> _Work to complete_
Without any images, write the listing below out word for word.

> _Supplied records_
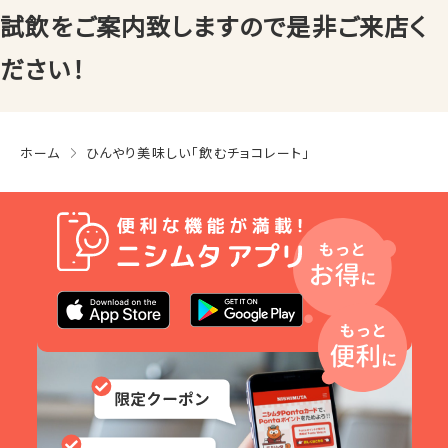
試飲をご案内致しますので是非ご来店く
ださい！
ホーム
ひんやり美味しい「飲むチョコレート」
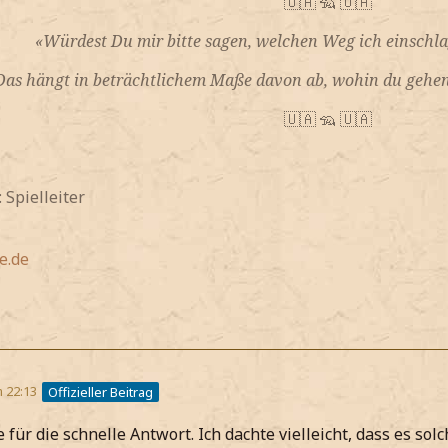
🇺🇦 🦡 🇺🇦
«Würdest Du mir bitte sagen, welchen Weg ich einschlag
Das hängt in beträchtlichem Maße davon ab, wohin du gehen w
🇺🇦 🦡 🇺🇦
Spielleiter
e.de
m 22:13
Offizieller Beitrag
 für die schnelle Antwort. Ich dachte vielleicht, dass es solc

> _Written reply_
試飲をご案内致しますので是非ご来店く
ださい！
ホーム
ひんやり美味しい「飲むチョコレート」
🇺🇦 🦡 🇺🇦
«Würdest Du mir bitte sagen, welchen Weg ich einschlag
Das hängt in beträchtlichem Maße davon ab, wohin du gehen w
🇺🇦 🦡 🇺🇦
Spielleiter
e.de
m 22:13
Offizieller Beitrag
 für die schnelle Antwort. Ich dachte vielleicht, dass es solc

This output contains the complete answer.